UNITED STATES: On the first crewed mission in 52 years, four astronauts will journey to the moon for 10 days. The crew includes the first Black astronaut and the first female astronaut to make the trip. NASA’s Artemis II mission will collect data on the Orion spacecraft and assess the readiness of the Artemis program to send more people to the lunar surface.

THE CARIBBEAN, Dec. 6: In 2017, celebrities including Kendall Jenner and Bella Hadid promoted the Fyre Festival, which was billed as a glamorous and luxurious destination music festival. The actual event turned out to be a fiasco, as attendees were stranded on a deserted island in the Bahamas, lacking water and served cheese sandwiches in foam containers (which is the opposite of #goals on Instagram). The “greatest party that never happened” became a punchline, as well as the focus of documentaries on Netflix and Hulu. But despite its infamy, the Fyre Festival’s return feels pretty on brand for 2024. In an announcement video, the disgraced Fyre Festival founder, Billy McFarland, explained that the idea to give it another go came to him “during a seven-month stint in solitary confinement.”

AFRICA: An antimalarial vaccine developed by the University of Oxford and the Serum Institute of India is expected to be distributed in 12 African nations. This is an effort to root out the disease that kills nearly half a million people in sub-Saharan Africa each year. R21/Matrix-M is the second of its kind and has a higher efficacy rate than the first antimalarial vaccine, RTS,S, which the World Health Organization approved in October 2021.

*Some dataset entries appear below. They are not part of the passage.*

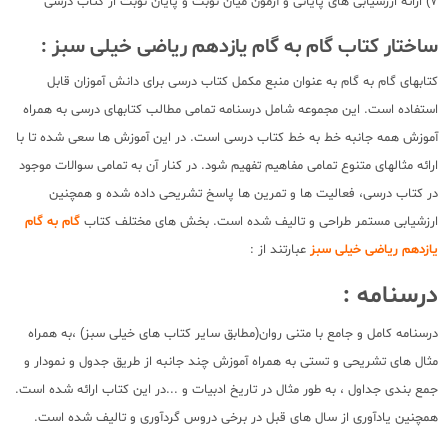
7) ارائه ارزشیابی های پایانی و آزمون میان نوبت و پایان نوبت از کتاب درسی
ساختار کتاب گام به گام یازدهم ریاضی خیلی سبز :
کتابهای گام به گام به عنوان منبع مکمل کتاب درسی برای دانش آموزان قابل
استفاده است. این مجموعه شامل درسنامه تمامی مطالب کتابهای درسی به همراه
آموزش همه جانبه خط به خط کتاب درسی است. در این آموزش ها سعی شده تا با
ارائه مثالهای متنوع تمامی مفاهیم تفهیم شود. در کنار آن به تمامی سوالات موجود
در کتاب درسی، فعالیت ها و تمرین ها پاسخ تشریحی داده شده و همچنین
ارزشیابی مستمر طراحی و تالیف شده است. بخش های مختلف کتاب
گام به گام
یازدهم ریاضی خیلی سبز
عبارتند از :
درسنامه :
درسنامه کامل و جامع با متنی روان(مطابق سایر کتاب های خیلی سبز) ،به همراه
مثال های تشریحی و تستی به همراه آموزش چند جانبه از طریق جدول و نمودار و
جمع بندی جداول ، به طور مثال در تاریخ ادبیات و ...در این کتاب ارائه شده است.
همچنین یادآوری از سال های قبل در برخی دروس گردآوری و تالیف شده است.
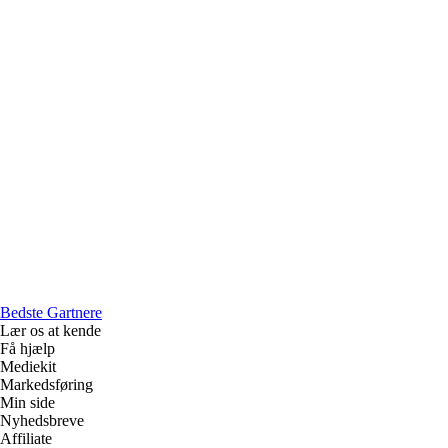
Bedste Gartnere
Lær os at kende
Få hjælp
Mediekit
Markedsføring
Min side
Nyhedsbreve
Affiliate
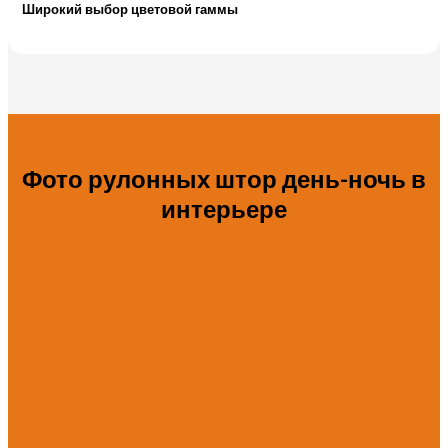
Широкий выбор цветовой гаммы
Фото рулонных штор день-ночь в
интерьере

ENGLAND: Show me the money! King Charles III bank notes will enter circulation on the 5-, 10-, 20- and 50-pound bills, in co-circulation with notes featuring Queen Elizabeth II. Next up, mailboxes and state documents will be updated to feature Charles’s official monogram.

INTERNATIONAL SPACE STATION: In 1975, American Brig. Gen. Thomas Stafford and Russian cosmonaut Aleksei Leonov first shook hands in the collaborative Apollo-Soyuz space mission, symbolizing a space détente at the height of the Cold War. Nearly 50 years later, Russia will leave the International Space Station, a modular space station it currently shares with the United States, Japan, Europe and Canada, and plans to launch its own, the Russian Orbital Service Station, in 2028.

CHINA: A giant spherical structure dedicated to studying neutrinos will become operational in Jiangmen City. While they might sound like a delicious cat food, neutrinos are actually tiny, ghostlike particles composed of matter from distant stars. According to research, trillions of neutrinos pass through our bodies every second, and these particles may hold the clues to the origins of the universe. Jiangmen Underground Neutrino Observatory, built nearly 2,300 feet below ground, will be used to measure neutrinos in order to predict when a star is about to explode. This will give astronomers time to prepare their telescopes, while also helping efforts to piece together a fuller picture of the universe.